The Apprenticeship Crisis Nobody Is Talking About
If agents do the routine work that juniors used to learn from, how do people build the expertise that senior roles require? The most consequential question in the AI transition.
There is a question that keeps me up at night, and it has nothing to do with whether AI will take senior people's jobs. It is about the juniors.
Here is the pattern: agents are taking over the routine, repetitive, entry-level work in every knowledge profession. The first drafts. The research summaries. The data cleaning. The standard contract reviews. The boilerplate code. For organisations, this is a win — faster, cheaper, more consistent.
But that routine work was never just production. It was education.
How expertise was actually built
Nobody becomes an expert by reading about expertise. You become one by doing a thousand reps of the basic version, slowly developing the pattern recognition that lets you see what the textbook never taught you.
A junior lawyer who reviews two hundred contracts develops an instinct for which clauses matter and which are decoration. A junior analyst who builds fifty models starts to feel when the numbers are telling a story the formula cannot capture. A junior designer who produces three hundred variations learns taste — not from a framework, but from the accumulated experience of what worked and what did not.
That is apprenticeship. And it is being automated out of existence.
The ladder is being pulled up
When agents do the entry-level work, the entry-level job changes — or disappears. What remains requires the judgment and pattern recognition that only came from doing the work that no longer exists.
This is a structural paradox: the skills required for the roles that survive can only be built through the roles that are disappearing.
And I do not see enough people taking this seriously.
Organisations are celebrating the productivity gains without asking: where will the next generation of senior talent come from? Who is building the pipeline if the bottom rungs of the ladder are gone?
What universities are not doing
Most educational institutions are responding to this by adding AI courses. Learn prompt engineering. Understand large language models. Get certified in this tool or that platform.

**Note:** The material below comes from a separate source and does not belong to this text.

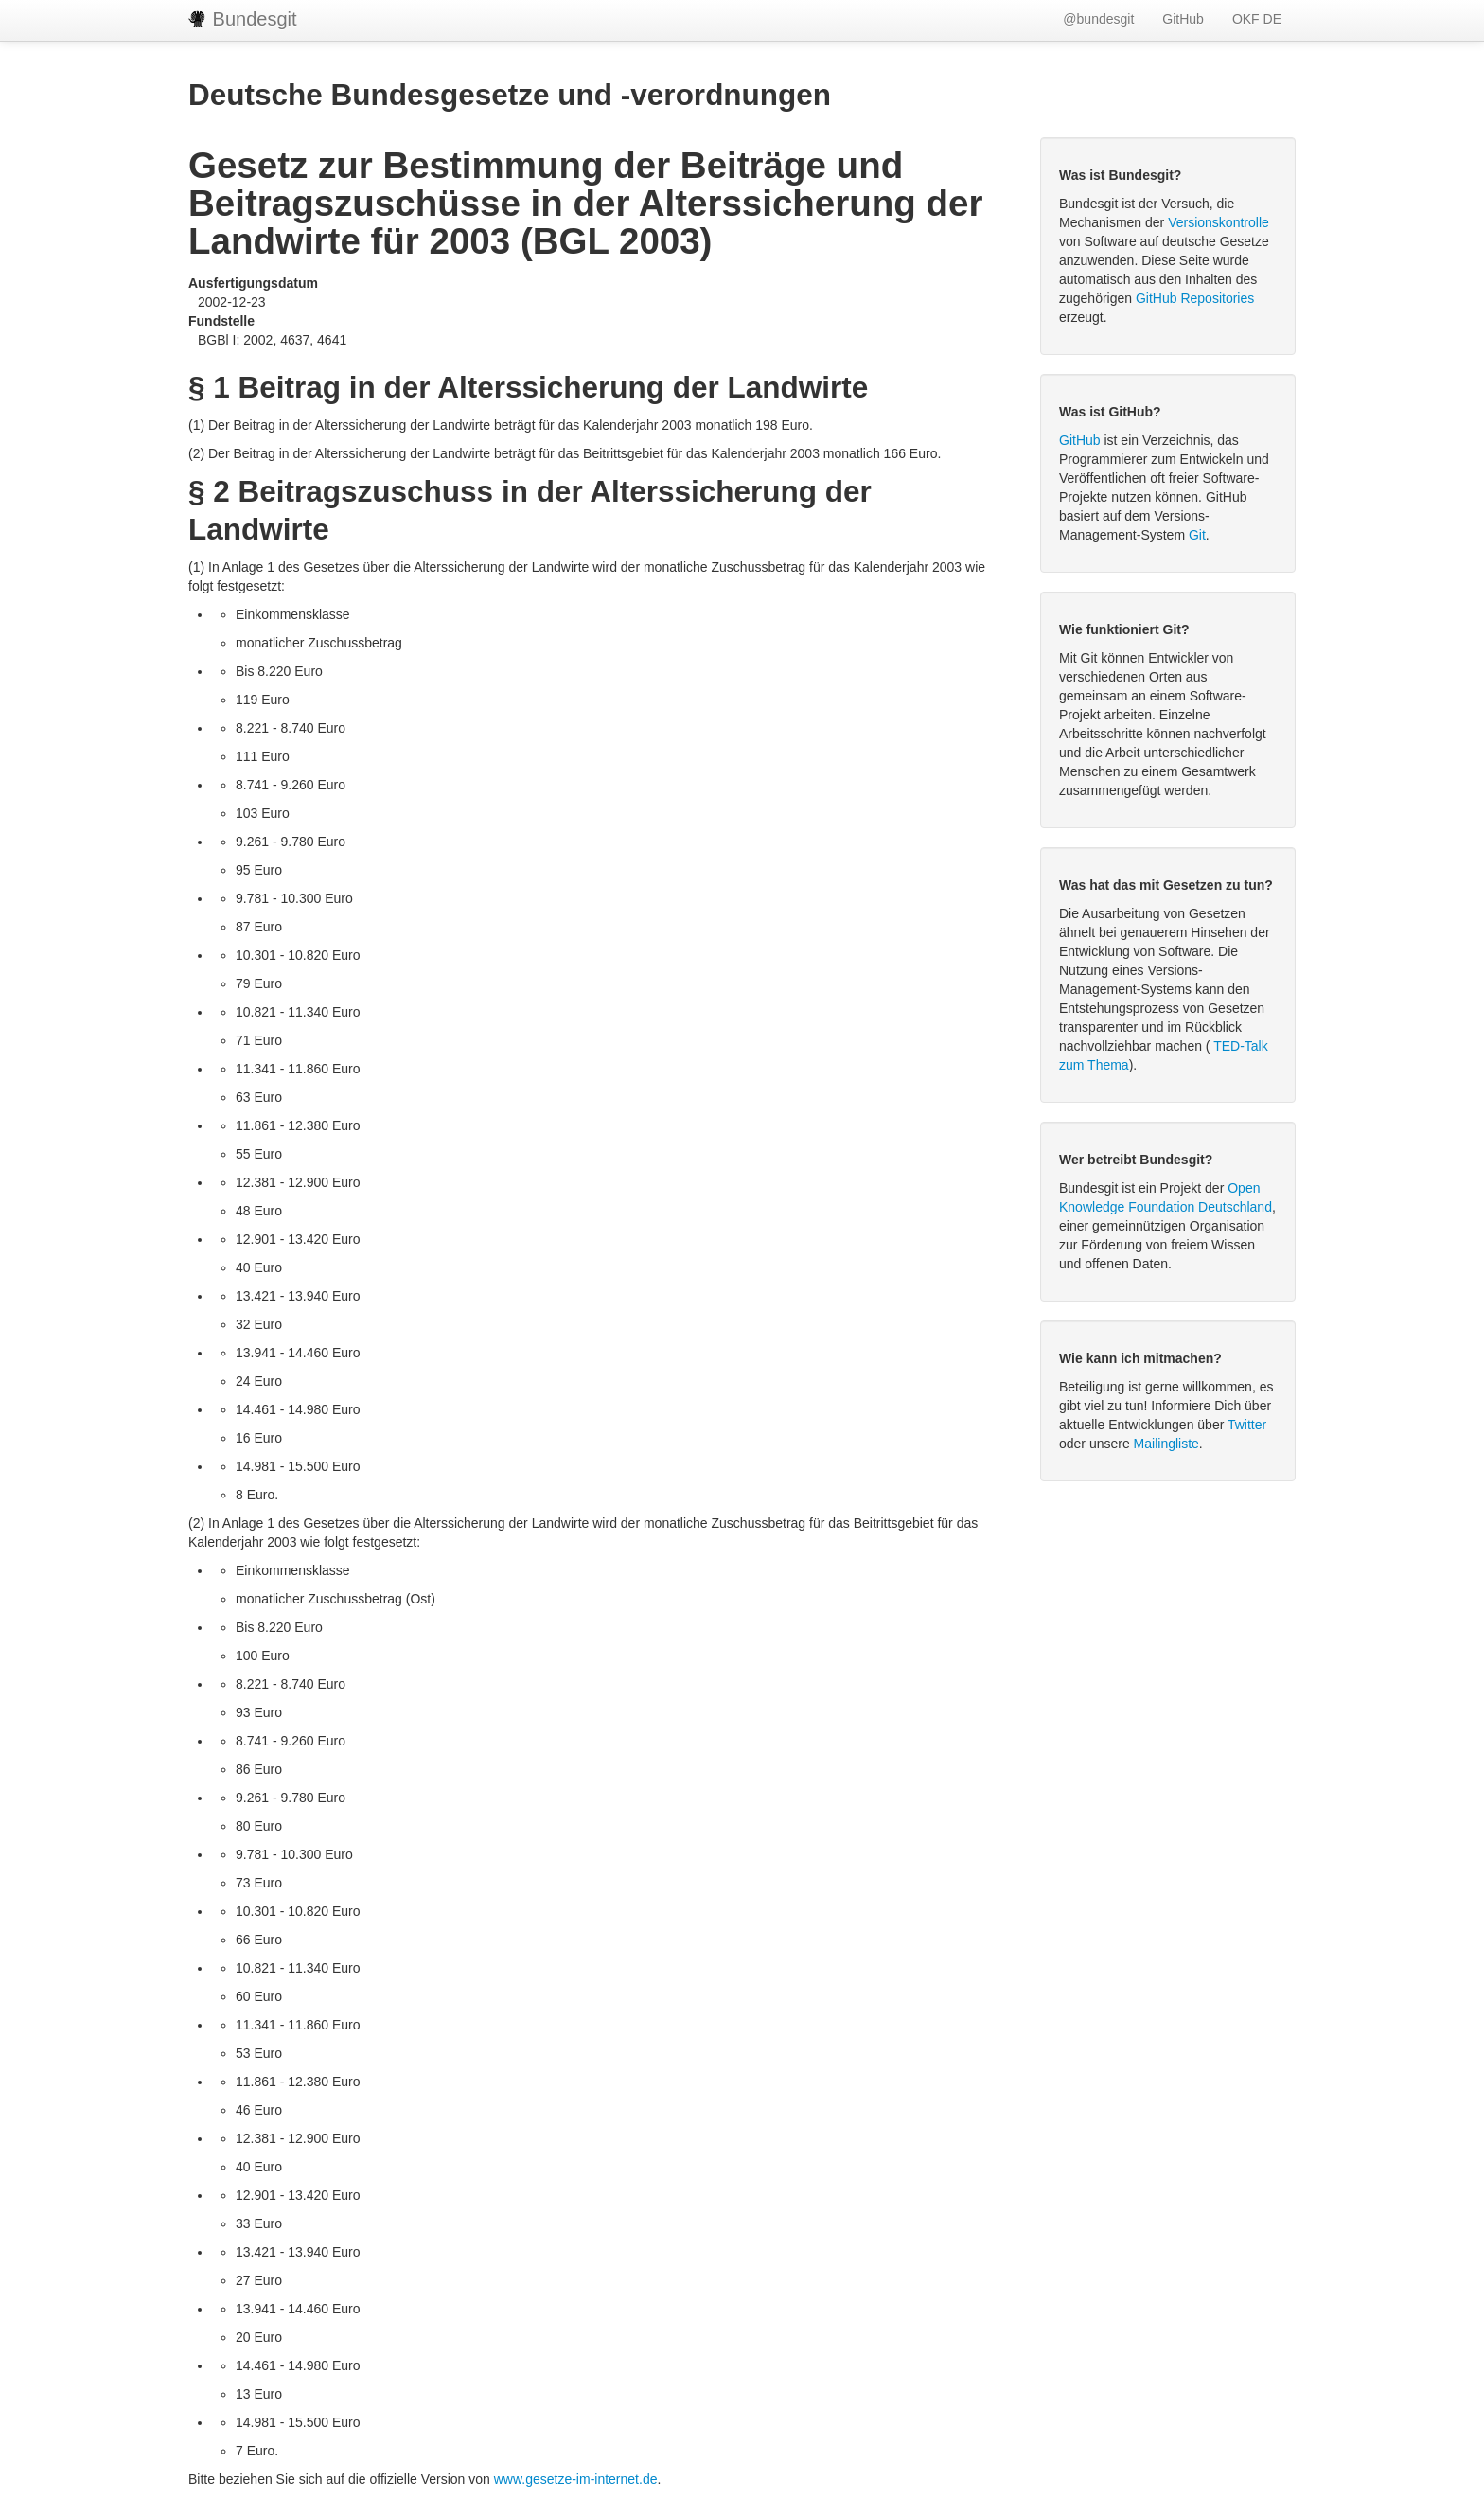 This screenshot has width=1484, height=2498. I want to click on GitHub Repositories, so click(1195, 298).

This misses the point entirely.
The gap is not in tool proficiency. The gap is in the deep, domain-specific judgment that used to be built through years of practice — practice that AI is now doing instead. No course can substitute for the pattern recognition you develop by living inside a problem space for a decade.
What we need is not AI education. What we need is a fundamentally different model of professional development — one that accounts for the fact that the apprenticeship path is broken.

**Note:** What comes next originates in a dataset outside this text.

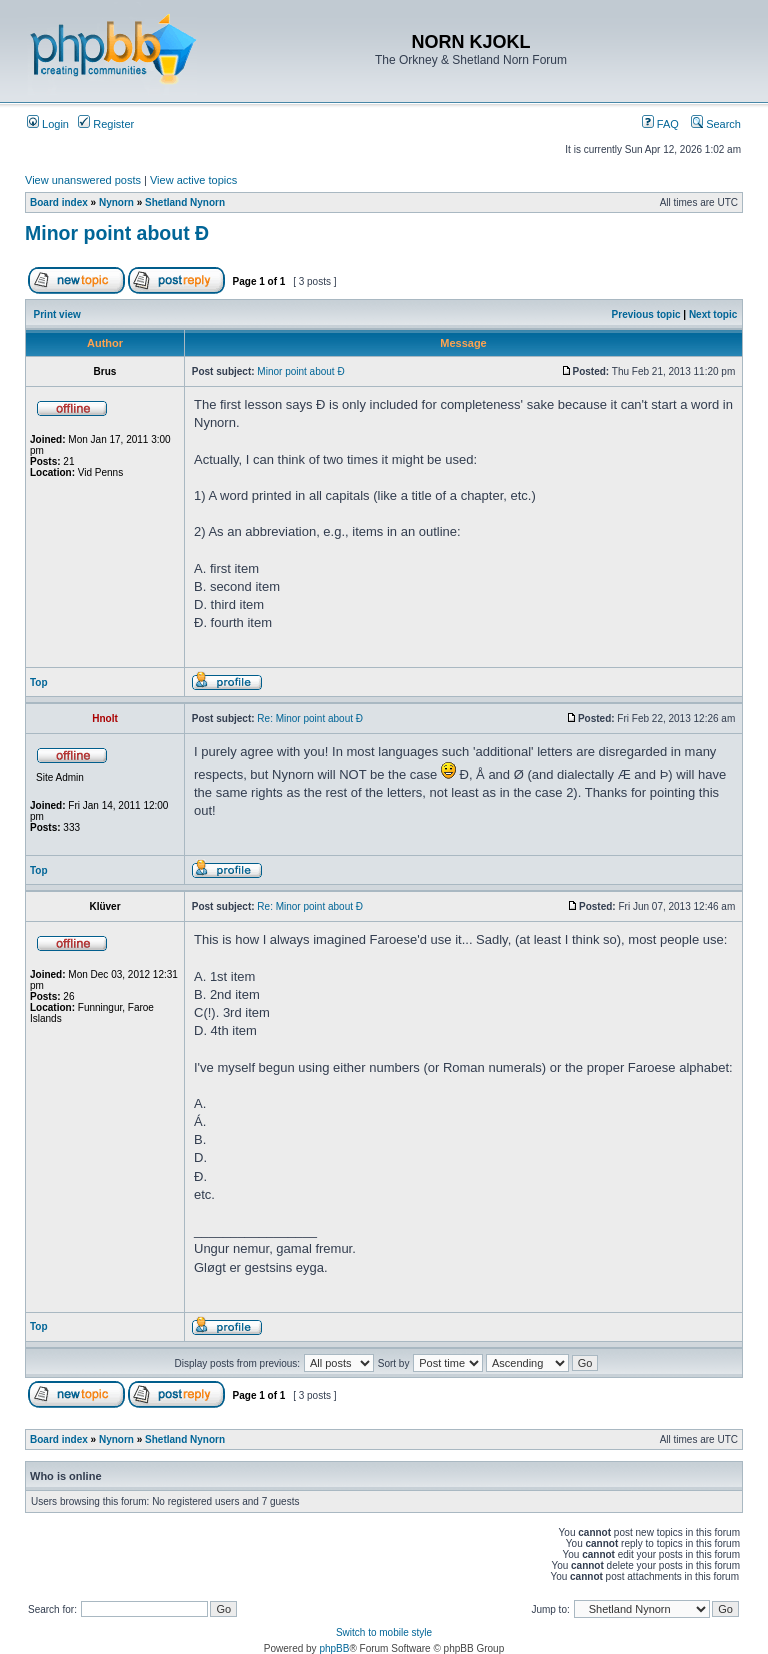  What do you see at coordinates (660, 124) in the screenshot?
I see `FAQ` at bounding box center [660, 124].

Three directions worth exploring
I do not have the full answer. But I see three directions that deserve serious attention.
Supervised agent collaboration. Instead of juniors doing the work, they supervise agents doing it — but with structured mentoring that surfaces the judgment calls the agent made invisibly. The learning happens in the review, not the production. This requires senior people to invest in teaching in a way most organisations do not currently value or reward.
Deliberate simulation. If the real work is too high-stakes or too scarce for practice, create structured environments where juniors face realistic complexity at compressed timescales. Medical training has done this with simulation labs. Law, consulting, finance — almost nowhere. AI could actually help build these simulations.
Explicit knowledge extraction. Senior professionals need to articulate the tacit knowledge they built through years of practice — the rules of thumb, the red flags, the "something feels off" instincts — and make them visible. Not as documentation that gets filed away, but as living frameworks that juniors can practice against.
The cost of doing nothing
If we do not solve this, the consequences compound quietly. Organisations will find, in five to seven years, that their senior talent is retiring and there is no one behind them with the depth to replace them. Not because young people are not smart or motivated, but because the path that built that depth no longer exists.
By then it will be too late to build it back.
This is not an AI problem. It is a human development problem. And it is the one that deserves our attention most.